Pour mener à bien leurs travaux, les chercheurs ont installé une extension dans Chrome pour recueillir l’historique de navigation des 374 volontaires de l’expérience. Ils ont ensuite utilisé le protocole propriétaire de raccourcissement d’URL de Twitter pour identifier les liens t.co. L’utilisateur était alors correctement identifié dans 81% des cas dans les 15 premières requêtes de désanonymisation. Un taux rapporté à 72% dès la première recherche d’identité. Appliqué à grande échelle, près des trois-quarts des internautes seraient ainsi identifiables.

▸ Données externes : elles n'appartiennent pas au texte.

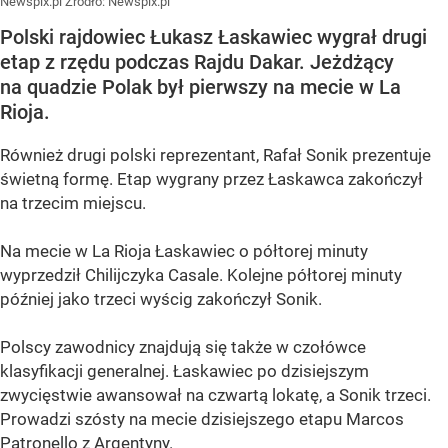
Newspix.pl
Źródło:
Newspix.pl
Polski rajdowiec Łukasz Łaskawiec wygrał drugi
etap z rzędu podczas Rajdu Dakar. Jeżdżący
na quadzie Polak był pierwszy na mecie w La
Rioja.
Również drugi polski reprezentant, Rafał Sonik prezentuje
świetną formę. Etap wygrany przez Łaskawca zakończył
na trzecim miejscu.
Na mecie w La Rioja Łaskawiec o półtorej minuty
wyprzedził Chilijczyka Casale. Kolejne półtorej minuty
później jako trzeci wyścig zakończył Sonik.
Polscy zawodnicy znajdują się także w czołówce
klasyfikacji generalnej. Łaskawiec po dzisiejszym
zwycięstwie awansował na czwartą lokatę, a Sonik trzeci.
Prowadzi szósty na mecie dzisiejszego etapu Marcos
Patronello z Argentyny.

Les risques du suivi en ligne

L’objet de ces travaux a notamment pour intérêt de pointer les risques que les utilisateurs qui souhaitent préserver une forme de vie privée en ligne encourent face aux traqueurs publicitaires et autres adversaires de l’anonymat. Certes, les sites web visités ne disposent pas de l’historique de navigation du visiteur (contrairement aux chercheurs pour leur expérience). Mais les annonceurs et autres courtiers de données disposent d’outils suffisamment évolués (cookies, etc.) pour retracer cet historique. Bref, il ne serait pas surprenant que les techniques de ré-identification des internautes soit aujourd’hui exploitées par les sites intéressés.

Pour limiter les risques d’authentification, il reste donc à l’utilisateur la possibilité d’utiliser un profil social réellement anonyme (sans aucun identifiant personnel). Une tendance que les réseaux sociaux essaient de bannir tant pour des raisons de crédibilité que de sécurité. L’usage de réseau VPN et de proxy « anonymes » peut également compliquer la tâche des désanonymiseurs. Mais le suivi des internautes à coup de cookies et autres traces laissées en ligne permettent de contourner ces mesures de protection. « La couche applicative de désanonymisation a longtemps été considérée comme le talon d’Achille de Tor et d’autres systèmes d’anonymat, et notre travail montre que c’est bien le cas », indiquent les scientifiques. Une raison supplémentaire pour vider régulièrement l’historique de sa navigation et supprimer tout aussi fréquemment les cookies enregistrés.